A few years down the road, Wolfgang von Kempelen – an inventor in Vienna – created a more sophisticated contraption that was modeled after different human organs responsible for making speech a possibility in 1791. The machine featured two bellows that simulated the lungs and even a vibrating reed that was modeled after vocal cords, a leather tube as the vocal tract, two nostrils, leather tongues, and lips. Von Kempelen was successful in the production of consonants along with vowels. About half a century later, Charles Wheatstone created an enhanced version of this machine that was capable of pronouncing even a few complete words.
The first device that recognized as a true speech synthesizer, however, was the VODER. VODER was the abbreviated form of Voice Operating Demonstrator, and it was developed by Homer Dudley of Bell Labs in the 1930s. The machine was complicated, to say the least. It features fourteen similar to piano keys, a bar that could be controlled by the wrist, and a foot pedal that was manipulated by the operator and enabled the machine to speak. The synthetic sound created by VODER was quite robotic and as Lisa Guernsey of the New York Times put it, sounded like ‘an alien speaking under water.’
Ben Fino-Radin of Rhizome writes, ‘Once the true voice of the machine had entered the public consciousness, it’s place and form in fictional portrayal would never be the same. After that day in 1939, we knew specifically how inhuman machined speech should sound.’ How VODER worked is also quite fascinating. Instead of boring you with the details of how it worked (you can check out the video at the end), we would share with you what Mrs Helen Harper has to say about using VODER.
Mrs Helen Harper was the central operator of the VODER during its demonstration at the 1939 New York World’s Fair.

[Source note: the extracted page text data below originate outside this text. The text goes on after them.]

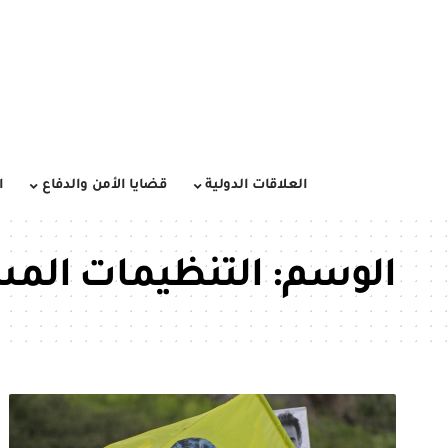
العلاقات الدولية
قضايا الأمن والدفاع
ا
الوسم:
التنظيمات الم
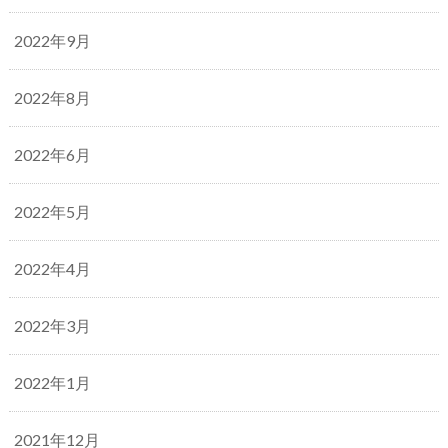
2022年9月
2022年8月
2022年6月
2022年5月
2022年4月
2022年3月
2022年1月
2021年12月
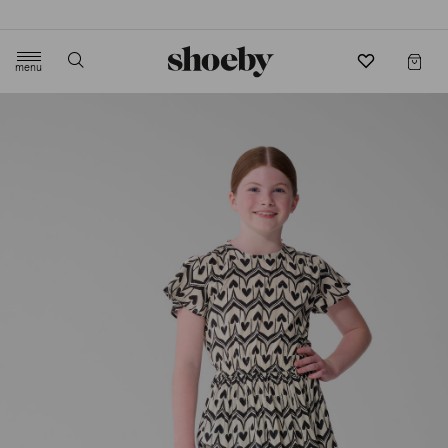
4.5/5 beoordeling door 3807 klanten
menu
label.header.toggle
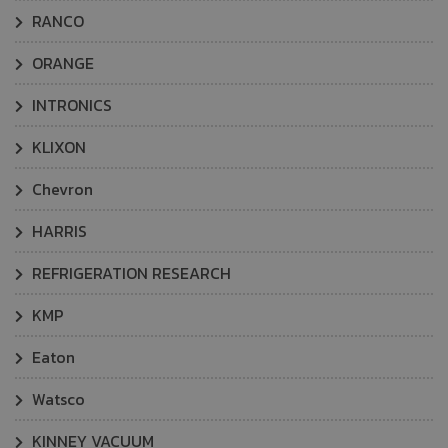
RANCO
ORANGE
INTRONICS
KLIXON
Chevron
HARRIS
REFRIGERATION RESEARCH
KMP
Eaton
Watsco
KINNEY VACUUM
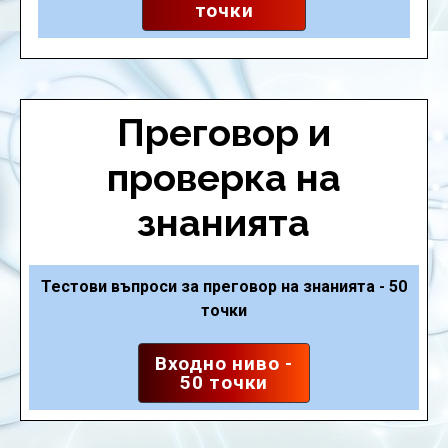
точки
Преговор и
проверка на
знанията
Тестови въпроси за преговор на знанията - 50
точки
Входно ниво -
50 точки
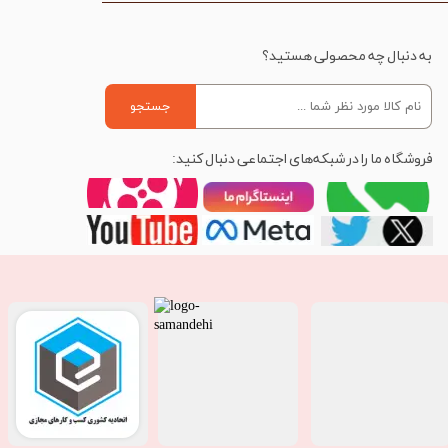
به دنبال چه محصولی هستید؟
جستجو
فروشگاه ما را در شبکه‌های اجتماعی دنبال کنید:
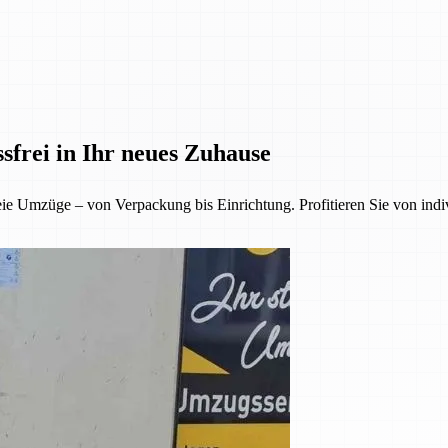
ssfrei in Ihr neues Zuhause
eie Umzüge – von Verpackung bis Einrichtung. Profitieren Sie von indiv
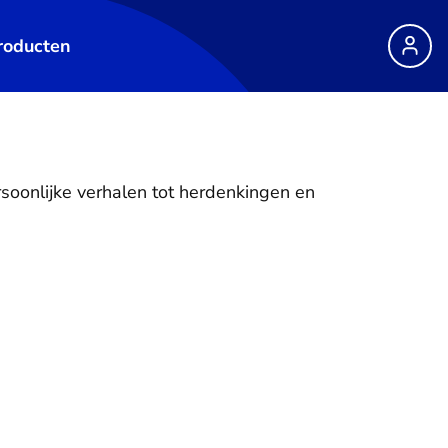
roducten
rsoonlijke verhalen tot herdenkingen en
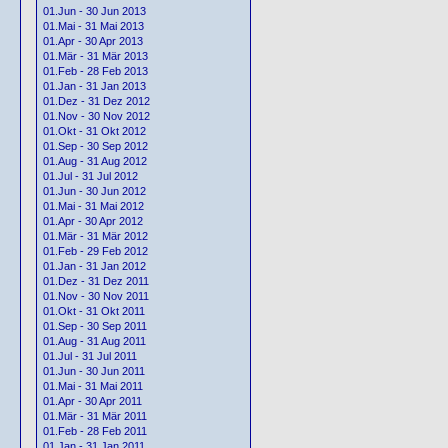
01.Jun - 30 Jun 2013
01.Mai - 31 Mai 2013
01.Apr - 30 Apr 2013
01.Mär - 31 Mär 2013
01.Feb - 28 Feb 2013
01.Jan - 31 Jan 2013
01.Dez - 31 Dez 2012
01.Nov - 30 Nov 2012
01.Okt - 31 Okt 2012
01.Sep - 30 Sep 2012
01.Aug - 31 Aug 2012
01.Jul - 31 Jul 2012
01.Jun - 30 Jun 2012
01.Mai - 31 Mai 2012
01.Apr - 30 Apr 2012
01.Mär - 31 Mär 2012
01.Feb - 29 Feb 2012
01.Jan - 31 Jan 2012
01.Dez - 31 Dez 2011
01.Nov - 30 Nov 2011
01.Okt - 31 Okt 2011
01.Sep - 30 Sep 2011
01.Aug - 31 Aug 2011
01.Jul - 31 Jul 2011
01.Jun - 30 Jun 2011
01.Mai - 31 Mai 2011
01.Apr - 30 Apr 2011
01.Mär - 31 Mär 2011
01.Feb - 28 Feb 2011
01.Jan - 31 Jan 2011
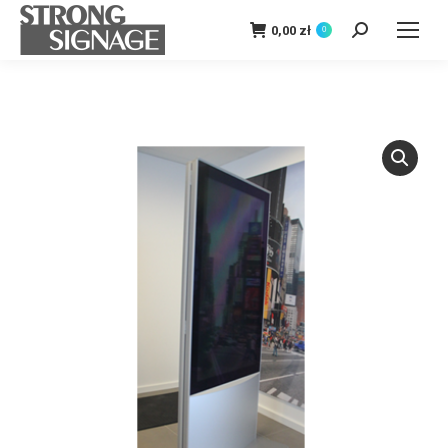
0,00
zł
0
Szukaj:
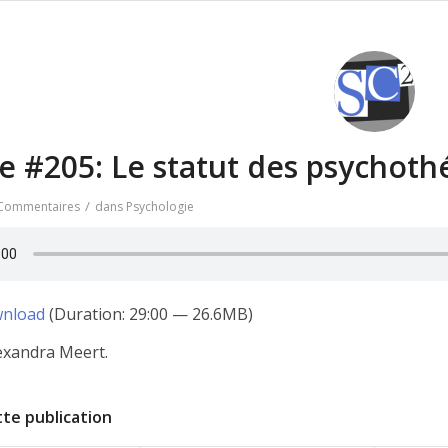
e #205: Le statut des psychot
/
Commentaires
dans
Psychologie
nload
(Duration: 29:00 — 26.6MB)
lexandra Meert.
te publication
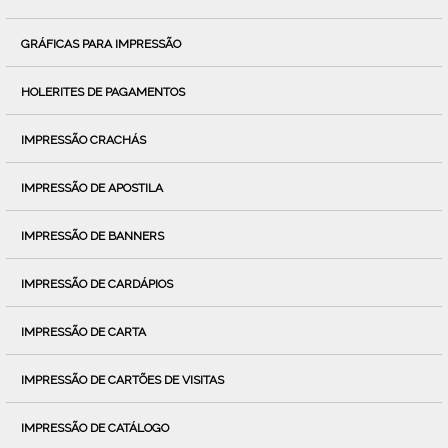
GRÁFICAS PARA IMPRESSÃO
HOLERITES DE PAGAMENTOS
IMPRESSÃO CRACHÁS
IMPRESSÃO DE APOSTILA
IMPRESSÃO DE BANNERS
IMPRESSÃO DE CARDÁPIOS
IMPRESSÃO DE CARTA
IMPRESSÃO DE CARTÕES DE VISITAS
IMPRESSÃO DE CATÁLOGO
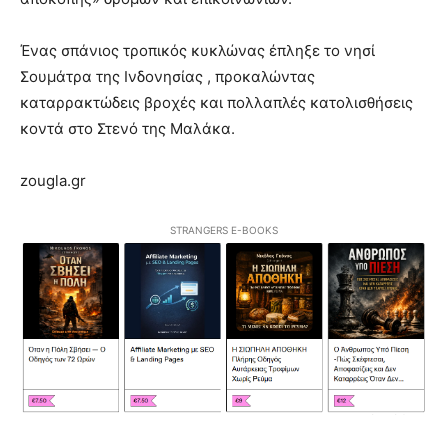
Ένας σπάνιος τροπικός κυκλώνας έπληξε το νησί
Σουμάτρα της Ινδονησίας , προκαλώντας
καταρρακτώδεις βροχές και πολλαπλές κατολισθήσεις
κοντά στο Στενό της Μαλάκα.
zougla.gr
STRANGERS E-BOOKS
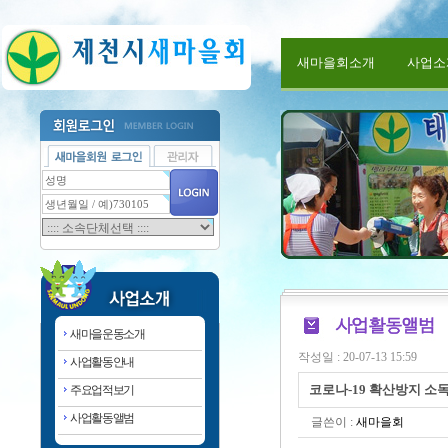
새마을회소개
사업소
새마을운동소개
작성일 : 20-07-13 15:59
사업활동안내
코로나-19 확산방지 소
주요업적보기
사업활동앨범
글쓴이 :
새마을회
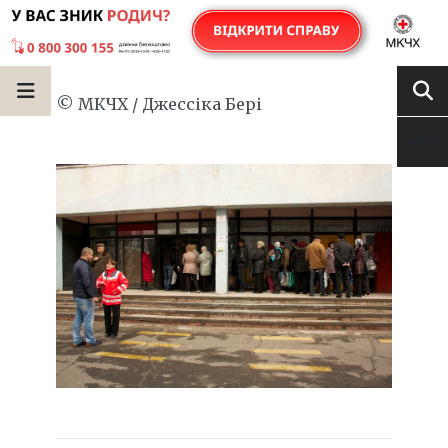
© МКЧХ / Джессіка Бері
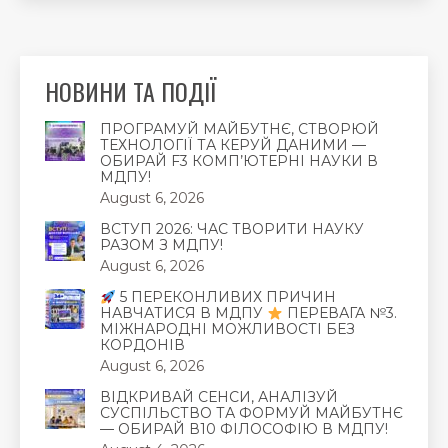
НОВИНИ ТА ПОДІЇ
ПРОГРАМУЙ МАЙБУТНЄ, СТВОРЮЙ
ТЕХНОЛОГІЇ ТА КЕРУЙ ДАНИМИ —
ОБИРАЙ F3 КОМП’ЮТЕРНІ НАУКИ В
МДПУ!
August 6, 2026
ВСТУП 2026: ЧАС ТВОРИТИ НАУКУ
РАЗОМ З МДПУ!
August 6, 2026
5 ПЕРЕКОНЛИВИХ ПРИЧИН
НАВЧАТИСЯ В МДПУ
ПЕРЕВАГА №3.
МІЖНАРОДНІ МОЖЛИВОСТІ БЕЗ
КОРДОНІВ
August 6, 2026
ВІДКРИВАЙ СЕНСИ, АНАЛІЗУЙ
СУСПІЛЬСТВО ТА ФОРМУЙ МАЙБУТНЄ
— ОБИРАЙ В10 ФІЛОСОФІЮ В МДПУ!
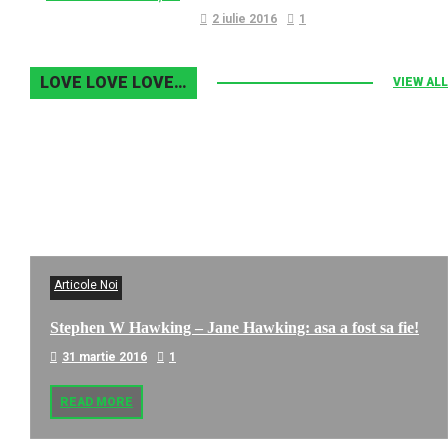
2 iulie 2016
1
LOVE LOVE LOVE…
VIEW ALL
Articole Noi
Stephen W Hawking – Jane Hawking: asa a fost sa fie!
31 martie 2016
1
READ MORE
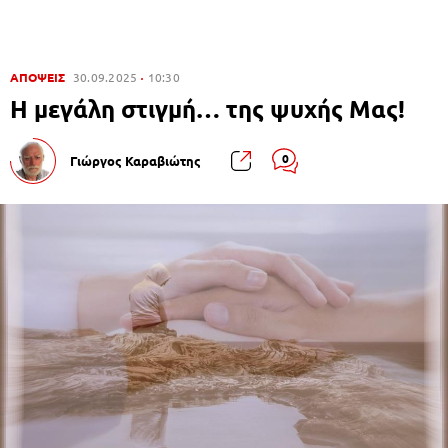
ΑΠΟΨΕΙΣ
30.09.2025
10:30
H μεγάλη στιγμή… της ψυχής Μας!
0
Γιώργος Καραβιώτης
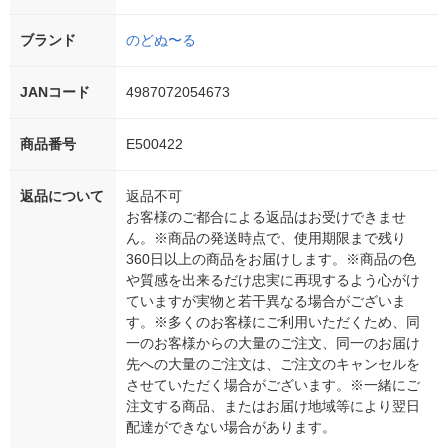
ブランド
のどぬ〜る
JANコード
4987072054673
商品番号
E500422
返品について
返品不可
お客様のご都合による返品はお受けできませ
ん。※商品の発送時点で、使用期限まで残り
360日以上の商品をお届けします。※商品の色
や質感を出来るだけ忠実に再現するよう心がけ
ていますが実物と若干異なる場合がございま
す。※多くのお客様にご利用いただくため、同
一のお客様からの大量のご注文、同一のお届け
先への大量のご注文は、ご注文のキャンセルを
させていただく場合がございます。※一緒にご
注文する商品、またはお届け地域等により翌日
配達ができない場合があります。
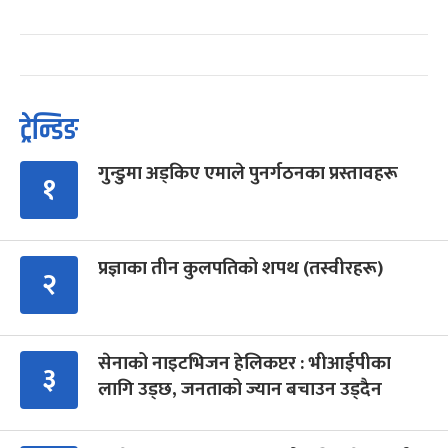
ट्रेन्डिङ
गुन्डुमा अड्किए एमाले पुनर्गठनका प्रस्तावहरू
१
प्रज्ञाका तीन कुलपतिको शपथ (तस्वीरहरू)
२
सेनाको नाइटभिजन हेलिकप्टर : भीआईपीका
३
लागि उड्छ, जनताको ज्यान बचाउन उड्दैन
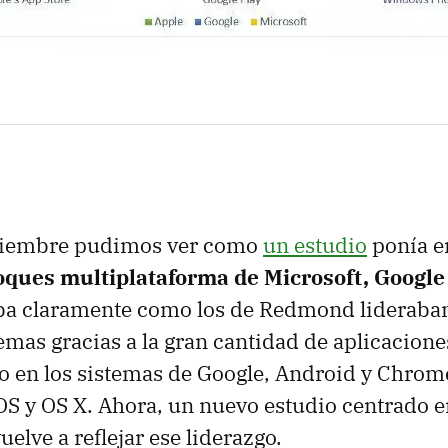
ciembre pudimos ver como
un estudio
ponía e
oques multiplataforma de Microsoft, Google
jaba claramente como los de Redmond lideraban
temas gracias a la gran cantidad de aplicacion
o en los sistemas de Google, Android y Chro
iOS y OS X. Ahora, un nuevo estudio centrado e
elve a reflejar ese liderazgo.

She says, ‘For example, in producing the word ‘concentration’ on the VODER, I have to form thirteen different sounds in succession and make five up and down movements of the wrist bar and vary the position of the foot pedal from three to five times according to what expression I want the VODER to give the word. And of course, all this must be done with exactly the correct timing.’
Harper practiced for a complete year before she was able to make use of VODER with such a high-precision. A total of three hundred girls were inducted into the training program; however, only thirty were able to learn the skill. A skilled operator can have VODER speak in any language, even moo like a cow or make grunting sounds like a pig.